- **TASK BRIEF**
Drop the pictures and repeat the remaining data exactly.

***** SUPPLIED INFORMATION *****

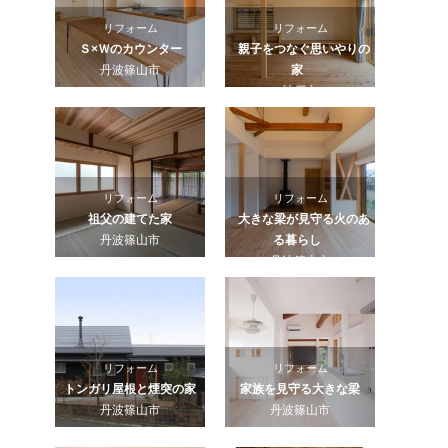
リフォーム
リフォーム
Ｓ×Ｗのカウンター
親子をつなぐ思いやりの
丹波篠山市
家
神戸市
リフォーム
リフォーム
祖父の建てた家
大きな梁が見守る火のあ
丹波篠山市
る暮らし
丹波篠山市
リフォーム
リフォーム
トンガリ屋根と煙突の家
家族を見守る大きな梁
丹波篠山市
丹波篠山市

*****

- **EXERCISE OUTPUT**
リフォーム
リフォーム
Ｓ×Ｗのカウンター
親子をつなぐ思いやりの
丹波篠山市
家
神戸市
リフォーム
リフォーム
祖父の建てた家
大きな梁が見守る火のあ
丹波篠山市
る暮らし
丹波篠山市
リフォーム
リフォーム
トンガリ屋根と煙突の家
家族を見守る大きな梁
丹波篠山市
丹波篠山市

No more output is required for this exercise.